New Look For a Landmark- Competition
A major rebuilding project at the northern entrance to Tel Aviv is about to render the landmark site unrecognizable. The educational complex known as Seminar Hakibbutzim ('kibbutz college') will get a new, contemporary campus as part of a mammoth real estate development financed by the Phoenix Group. Because the ultimate plan for the area of the campus and surrounding structures is still under negotiation, the entrepreneurs chose to offer two closed competitions. The Rothman-Raz architectural firm was selected to design four residential towers from proposals submitted by Moshe Tzur in collaboration with Man-Shenar, Mazor-First and Asaf Gottesman. For the design of the new campus, Kimmel-Eshkolot with Palmoni-Zamir were selected. Other competing firms were: Kolker-Kolker-Epstein, Moshe Tzur with Nir Chen, Mann-Shinar, Lerman-Lerman-Sdomi, and Rothman-Raz, Dagan Mochly.
In line with current trends, the programme takes into account projected increases in the number of students, as well as building and future maintenance costs. Considerable effort has gone into integration of the long-established seminar, with its image as a cultural and 'green' institution within the new context.
Competition winners Kimmel-Eshkolot Architects (associate architect Ilan Karmi) teamed with Palmoni-Zamir Architects proposed a 'dynamic complex which creates a variety of meeting points.' According to representatives of the two firms, the team’s work called for “leaving ego at home,” and for progress at each side to be based on the full agreement of all architects involved. The plan is based on the creation of a large park to grant the students a feeling of spaciousness despite the drastic reduction in campus area demanded by the construction of the residential towers. This was achieved through the creation of a connection with the Shafdan Canal which crosses the campus, use of 'green' facades, and utilization of the library roof as an activity area. Pedestrian traffic will be directed through small streets leading to a sunken square. The side of the campus adjacent to the main Tel Aviv-Haifa highway will be open and will act, according to its planners, as a calling-card projecting the seminar’s unique ecological aspect. The exposed facade is intended to express the integration of nature with modern architecture.
The entry of Kolker-Kolker-Epstein Architects was based on fortification of the urban fabric by the campus buildings, emphasizing architectural simplicity and clarity. The Jerusalem architects proposed turning drawbacks in the project’s master plan to advantages through the cooperation of all planners, i.e. city authorities, the designers of the residential towers, and the project overseers. In contrast to the rather open facade offered by the competition winners, Kolker-Kolker-Epstein proposed a relatively closed facade along the highway to function as a display window that would upgrade the street’s image. Like the winning team, Kolker-Kolker-Epstein also proposed the lavish use of greenery in order to create shading.
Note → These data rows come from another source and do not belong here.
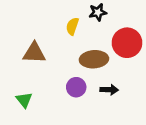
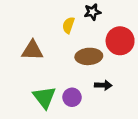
purple circle: (76, 87) -> (72, 97), moved
green triangle: (24, 100) -> (44, 97), moved, size x1.5

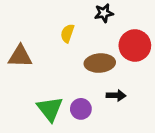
yellow semicircle: (68, 25) -> (67, 33), moved
brown triangle: (32, 50) -> (20, 56), moved

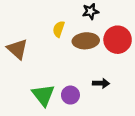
brown triangle: (20, 56) -> (17, 49), turned 40
brown ellipse: (100, 63) -> (86, 41), moved

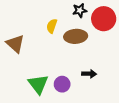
red circle: (118, 40) -> (104, 19), moved

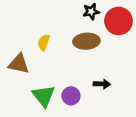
yellow semicircle: (52, 26) -> (44, 42), moved
brown triangle: (15, 44) -> (19, 64), moved, turned -30

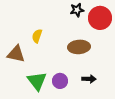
brown ellipse: (86, 41) -> (79, 47), moved
black arrow: (102, 84) -> (89, 79), moved

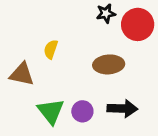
black arrow: (89, 79) -> (122, 109), size x1.5

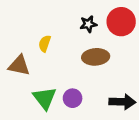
black star: (106, 13) -> (88, 24), moved
black arrow: (122, 109) -> (122, 102), moved

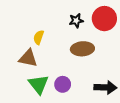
brown triangle: (19, 65) -> (28, 58), moved

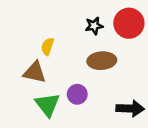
purple circle: (63, 84) -> (77, 94), moved

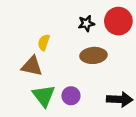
purple circle: (77, 94) -> (71, 96), moved

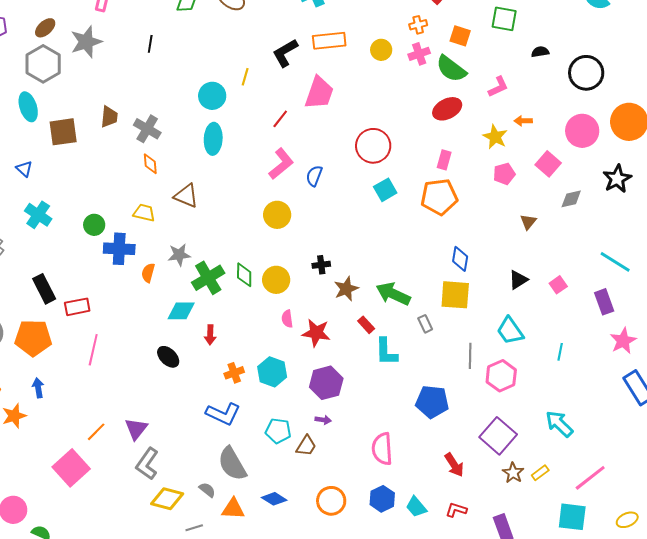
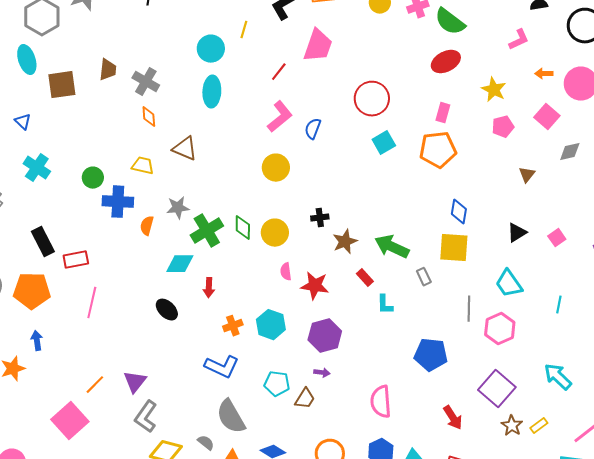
pink L-shape: (498, 87) -> (519, 40), moved
orange arrow: (523, 121) -> (544, 74), moved
cyan L-shape: (386, 352) -> (385, 305), size x0.7

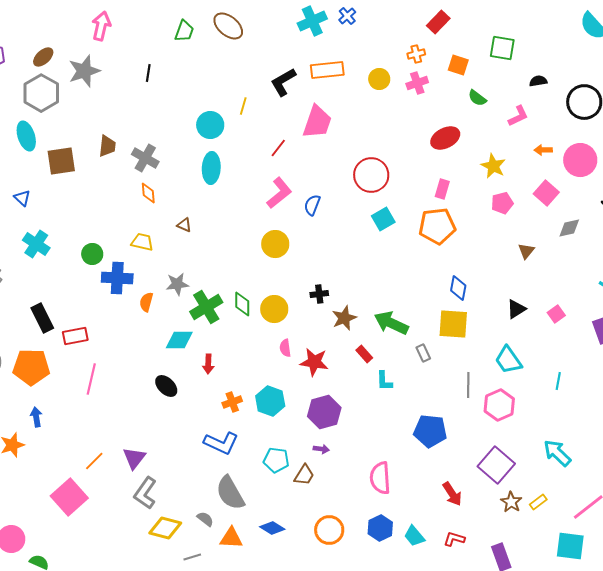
green semicircle: (450, 22) -> (477, 98), moved, size x0.6
brown triangle: (185, 149) -> (184, 225), size x0.6

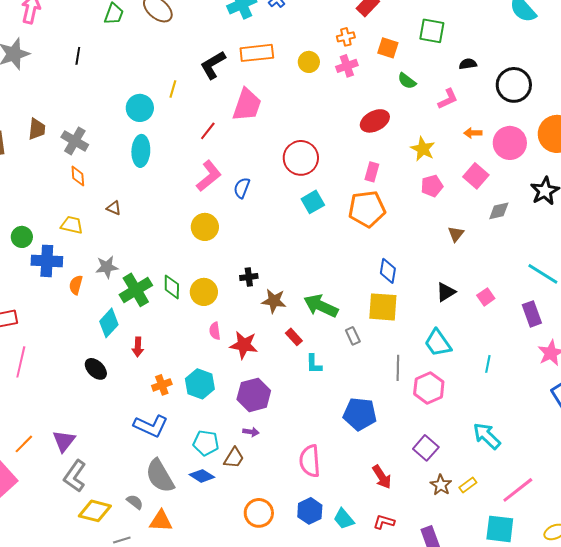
brown star: (344, 318) -> (274, 301), turned 30
cyan diamond: (179, 340) -> (109, 323), turned -48
purple square: (496, 465) -> (426, 448), size x0.7
blue diamond: (272, 528) -> (202, 476), moved

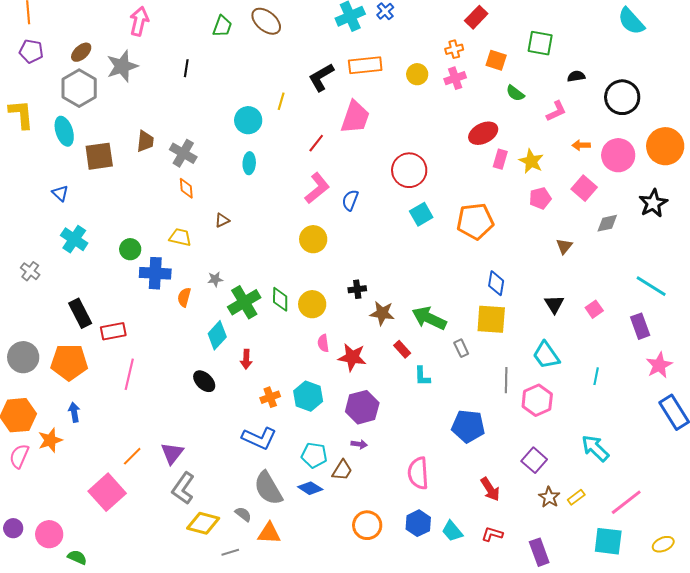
cyan ellipse: (141, 151) -> (249, 163), size x0.7
pink rectangle: (372, 172) -> (500, 159), moved
brown triangle: (114, 208) -> (222, 220), turned -49
gray star: (107, 267) -> (215, 279), size x0.7
black triangle: (446, 292) -> (554, 304), turned -30

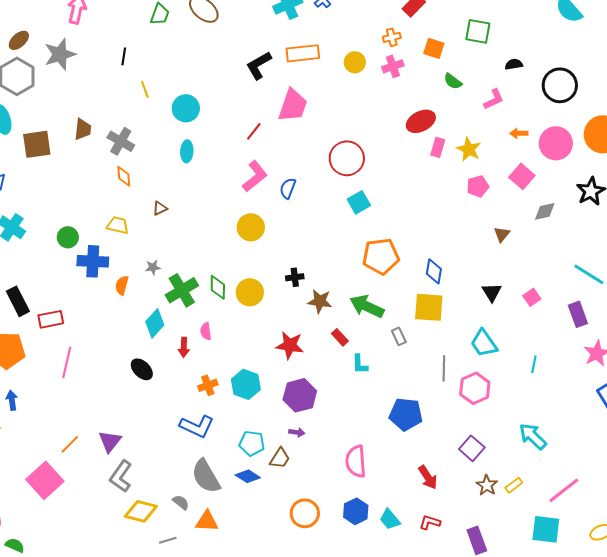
yellow line: (281, 101) -> (145, 89), moved, turned -36
orange pentagon: (475, 221) -> (381, 256), moved
pink semicircle: (323, 343) -> (206, 331), moved

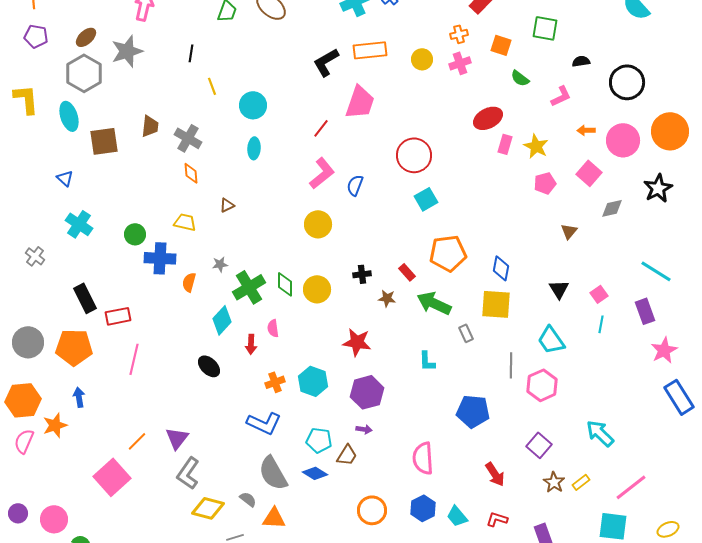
brown star: (320, 301) -> (387, 298), size x0.7
red rectangle: (340, 337) -> (407, 272), moved
cyan line: (534, 364) -> (601, 324), moved

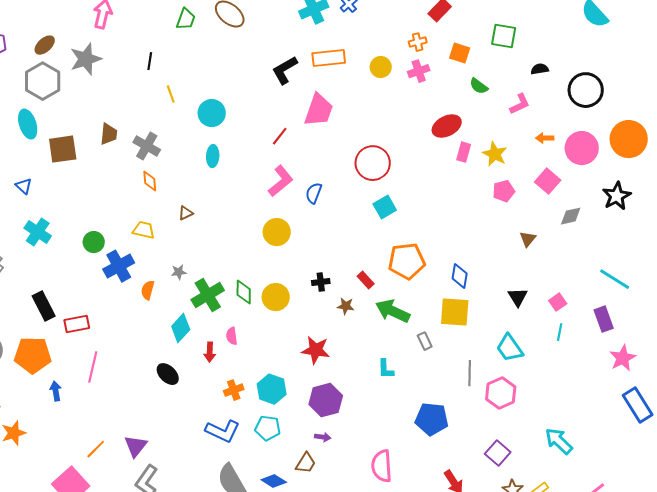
blue cross: (160, 258) -> (119, 266), turned -32
blue arrow: (79, 397) -> (56, 391), moved
cyan pentagon: (319, 440) -> (268, 428), moved

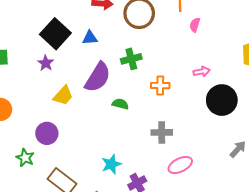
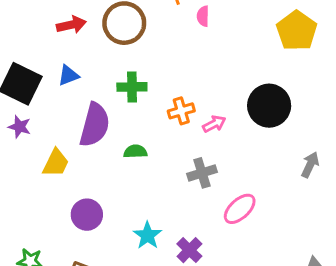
green cross: (131, 59) -> (132, 87), turned 30
pink arrow: (202, 72) -> (214, 124), moved
purple circle: (47, 133) -> (87, 215), moved

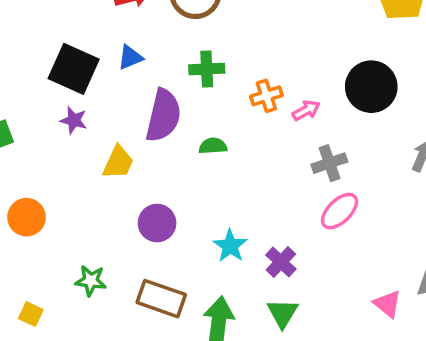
gray cross: (202, 173) -> (329, 163), moved

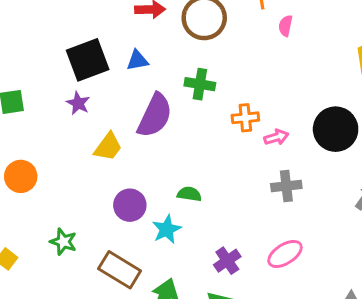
black square: (74, 69) -> (88, 60), turned 33
green semicircle: (213, 146) -> (189, 194), moved
pink ellipse: (339, 211) -> (285, 254), moved
cyan star: (230, 246) -> (167, 229), moved

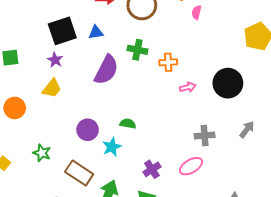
orange cross: (245, 118) -> (168, 62), moved
yellow trapezoid: (108, 147) -> (52, 88), moved
gray cross: (286, 186) -> (205, 135), moved

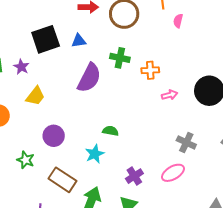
purple star: (55, 60) -> (21, 67), moved
purple circle: (88, 130) -> (54, 136), moved
gray cross: (205, 135) -> (186, 143), turned 30

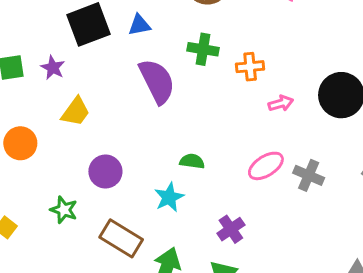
purple semicircle: (89, 78) -> (157, 81), turned -52
pink ellipse: (173, 173) -> (266, 166), moved

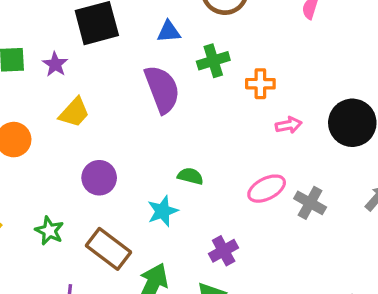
blue triangle: (139, 25) -> (169, 32), moved
green cross: (203, 49) -> (213, 61), turned -32
green star: (64, 210) -> (49, 231), moved

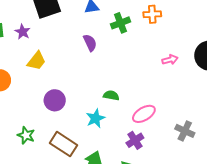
orange cross: (260, 84) -> (152, 14), moved
purple semicircle: (162, 89) -> (90, 43), size x0.6
pink ellipse: (267, 189) -> (144, 114), moved
gray cross: (310, 203) -> (185, 131), moved

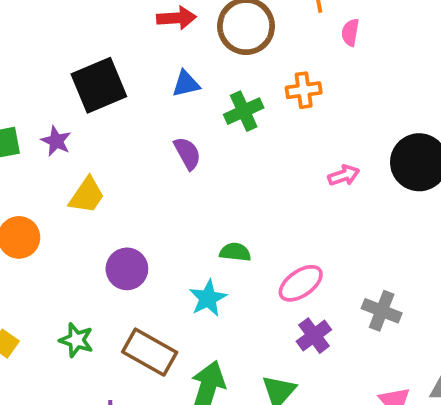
purple cross: (135, 140) -> (314, 336), moved

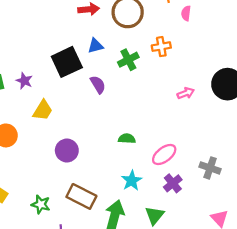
black square: (99, 85) -> (67, 62), moved
cyan star: (208, 298) -> (132, 181), moved
green star: (76, 340) -> (41, 204), moved

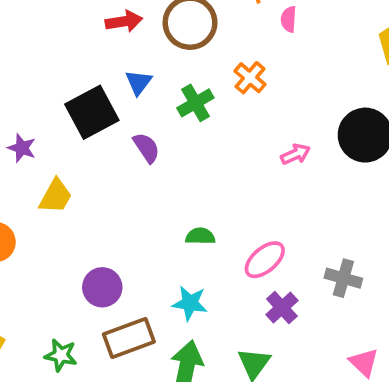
blue triangle: (95, 46) -> (139, 82), turned -35
orange cross: (161, 47) -> (250, 78), turned -36
purple circle: (67, 151) -> (102, 287), moved
cyan star: (132, 181) -> (190, 303), moved, turned -30
brown rectangle: (81, 196) -> (129, 338), turned -44

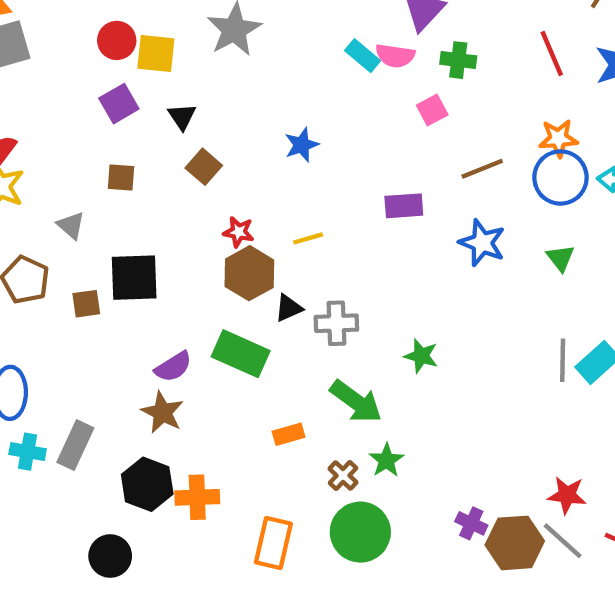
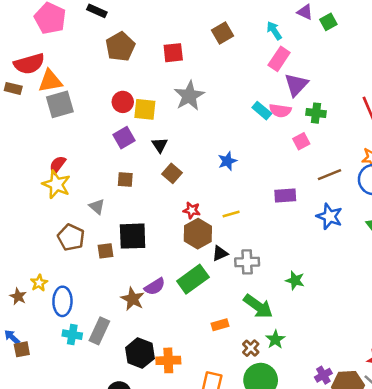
green rectangle: (241, 354) -> (193, 279), turned -60
brown star: (162, 412) -> (133, 299), moved
purple cross: (471, 523) -> (323, 375), turned 35

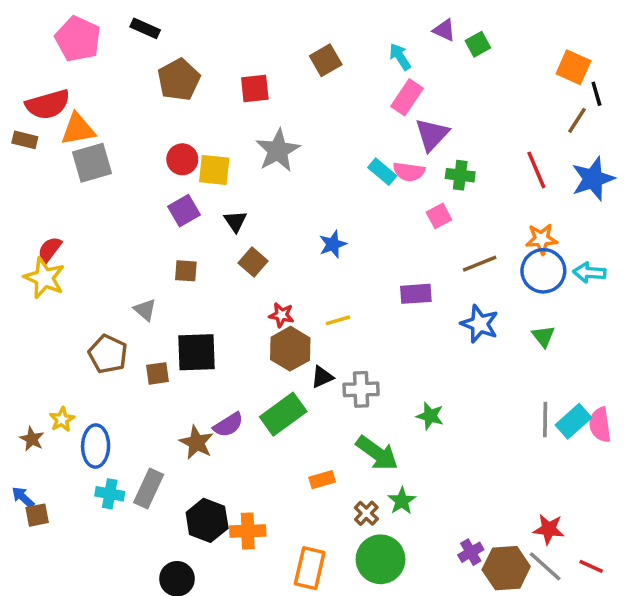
red semicircle: (58, 165) -> (50, 250), moved
yellow star: (56, 184) -> (44, 278), moved

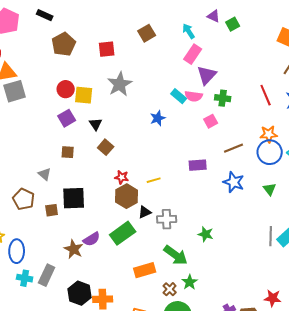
blue star: (333, 244) -> (158, 118), moved
orange rectangle: (322, 480) -> (145, 270), size x1.5

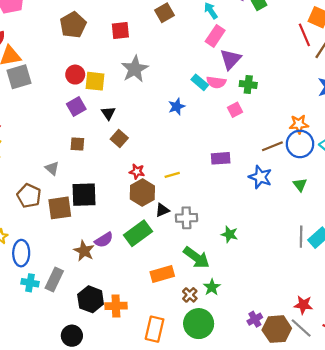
red line: (266, 95) -> (304, 35), moved
brown line: (234, 148) -> (272, 146), moved
brown square: (52, 210) -> (60, 208), size x1.6

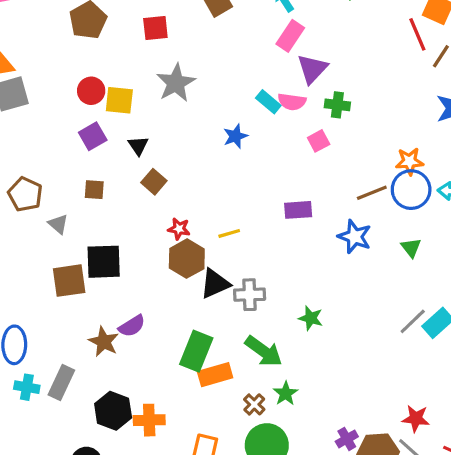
brown pentagon: (29, 196) -> (25, 194), moved
black triangle: (162, 210) -> (215, 284), size x1.5
green rectangle: (138, 233) -> (196, 351), moved, turned -32
gray line: (301, 237) -> (413, 321), turned 45

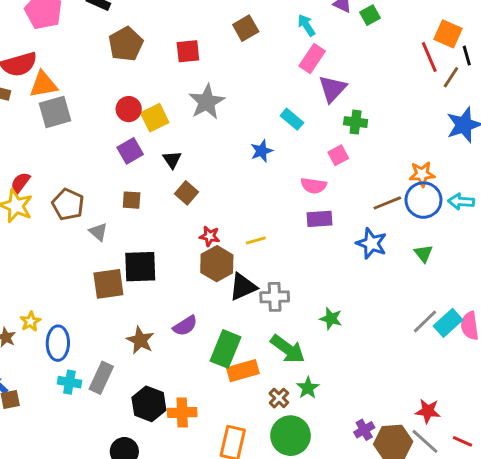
yellow square: (119, 100) -> (155, 118), turned -32
pink semicircle: (292, 102) -> (314, 186), moved
purple semicircle: (132, 326) -> (185, 326), moved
Lerman Architects emphasized the reduction of the site and increase in built areas as an opportunity to redefine the seminar in relation to the new context. This is expressed in the constant activity projected over the area through a transparent envelopment.
In line with all the competition entries, the proposal submitted by Moshe Tzur and Nir Chen firms emphasized the new relationship established by the residential neighborhood. Underlining the significant of the seminar as a landmark at the northern entrance to the city, Tzur and Chen also emphasized the exposure of the west side towards the new residential neighborhood, in contrast to the east wing aligned with the highway and characterized by a representational facade. They detached the seminar courtyard from the Shafdan park and based the constructional scheme on two separate wings along the borders of the site, with a defining green space between them.
Selected to design the master plan and the detailed design of the residential towers, Rothman-Raz Architects related to the juncture created when two functions of conflicting natures are brought together. Their proposal was based on a graduated construction with tiled roofs, which creates terraces facing the center of the campus. In this way the college buildings would be made remote from the residential area. The plan is based on linear inner courtyards enabling penetration of light and ventilation into the core of the buildings.
In contrast to the monolithic structure envisioned by Rothman-Raz, the proposal submitted by Mann-Shinar architects is based on a selection of separate buildings, each with its own presence. Passage of students among the buildings would flow under a large metal roof that unites the campus elements.